For the second time in a week, Gov. Jim Justice opened the purse strings on the governor’s civil contingency fund Tuesday to hand out $1.14 million in grants to performing arts and historic preservation organizations.
Tuesday’s grants, matching most of the Division of Culture and History line-item appropriations in the 2020-21 state budget — primarily for symphony orchestras and theater companies — follows nearly $1.7 million of contingency fund grants Justice made to more than 320 fairs and festivals around the state last week.
“I’m a real believer that’s part of our fabric. That’s part of our identity,” Justice said Tuesday of the arts and culture grants.
On Tuesday, Justice awarded grants matching line-item appropriations in the Division of Culture and History’s state Lottery fund account in the budget bill.

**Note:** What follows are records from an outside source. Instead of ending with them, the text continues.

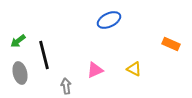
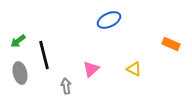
pink triangle: moved 4 px left, 1 px up; rotated 18 degrees counterclockwise
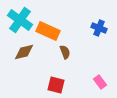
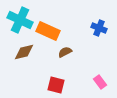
cyan cross: rotated 10 degrees counterclockwise
brown semicircle: rotated 96 degrees counterclockwise
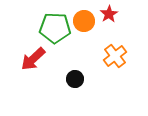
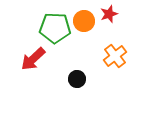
red star: rotated 12 degrees clockwise
black circle: moved 2 px right
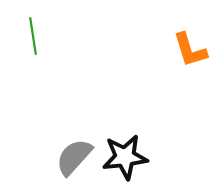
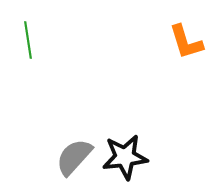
green line: moved 5 px left, 4 px down
orange L-shape: moved 4 px left, 8 px up
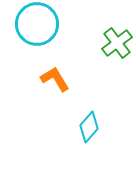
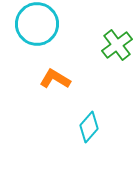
green cross: moved 2 px down
orange L-shape: rotated 28 degrees counterclockwise
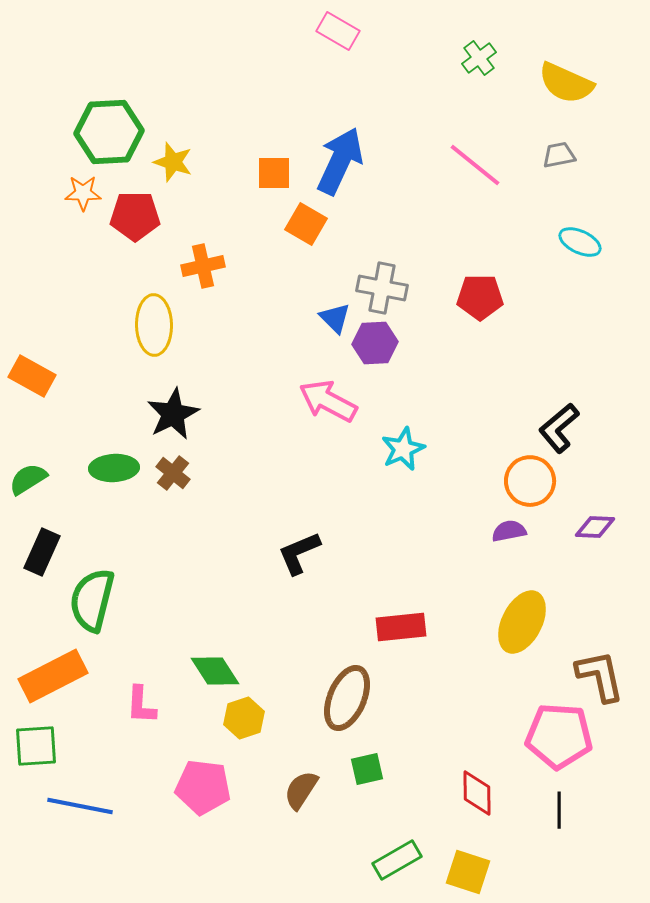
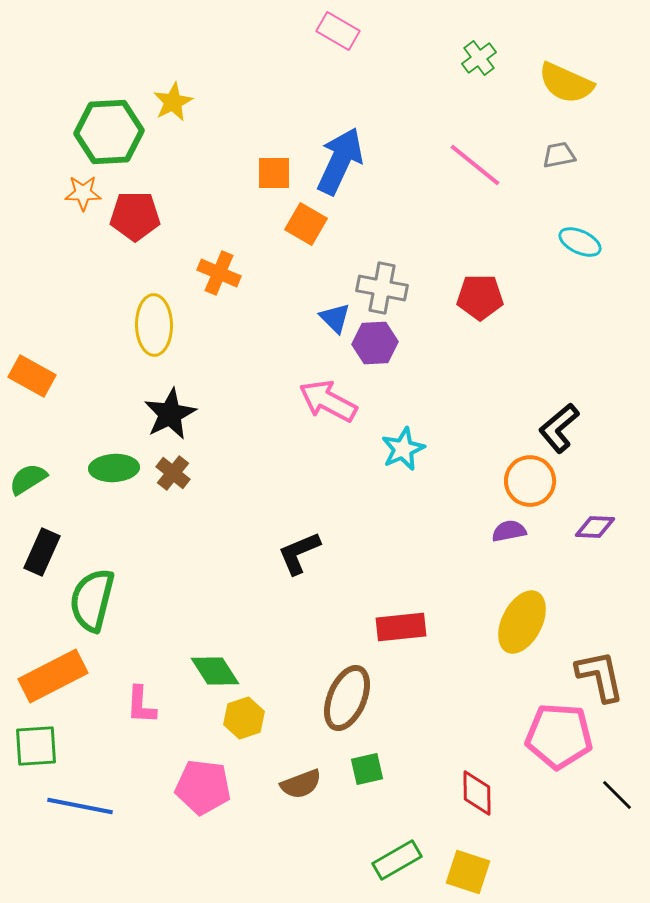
yellow star at (173, 162): moved 60 px up; rotated 27 degrees clockwise
orange cross at (203, 266): moved 16 px right, 7 px down; rotated 36 degrees clockwise
black star at (173, 414): moved 3 px left
brown semicircle at (301, 790): moved 6 px up; rotated 144 degrees counterclockwise
black line at (559, 810): moved 58 px right, 15 px up; rotated 45 degrees counterclockwise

That includes $59,000 each for the Huntington, Wheeling and West Virginia symphonies; $54,500 for the Appalachian Children’s Chorus; $120,000 to West Virginia Public Theater; $115,000 to Greenbrier Valley Theatre; $90,000 to Theater Arts of West Virginia; and $57,000 to the Contemporary American Theater Festival.
Justice also awarded $38,000 to the Mountain State Forest Festival which, unlike other fairs and festivals, is a separate line item in the budget bill.
Justice did not provide grants for two line items in that section of the budget bill, failing to match appropriated funding for Save the Music and for Independence Hall, in Wheeling.
Justice also matched the budget bill’s $492,000 appropriation for Preservation West Virginia, which provides grants for historic preservation projects.
Last week, Justice not only awarded matching grants for more than 320 fairs and festivals funded in the budget bill, but increased funding for the State Fair of West Virginia from $31,000 in the budget bill to $300,000, increasing total funding for fairs and festivals to nearly $1.7 million.
Justice reiterated Tuesday that, because virtually all fairs and festivals around the state were canceled this year, as many as half would not survive financially without the cash infusions.
“It was reported to me that many of our fairs and festivals are on the ropes,” he said, adding, “They’re not flush with cash, that’s for sure.”
As he did last week, Justice had several recipients of the grants personally thank him for the funding, via a Zoom teleconference.
Although intended to provide a source of immediate funding in emergencies, state law authorizes the governor to make appropriations out of the civil contingency fund as he “may deem necessary and proper.”
While running for re-election in 2000, then-Gov. Cecil Underwood handed out a total of nearly $16 million in grants and awards from the civil contingency fund from July 1 to Election Day. The move drew criticism from challenger Bob Wise, among others, who accused Underwood of using taxpayer dollars for “one of the largest publicly funded campaigns” in the country.
Justice on Tuesday closed out the grants presentation by saying he was acting out of a true belief in the economic and societal benefits of state culture and arts.
“I’m not a politician and I don’t blow smoke at anyone,” he said. “When I tell you something, I mean it, and I mean it from the bottom of my heart.”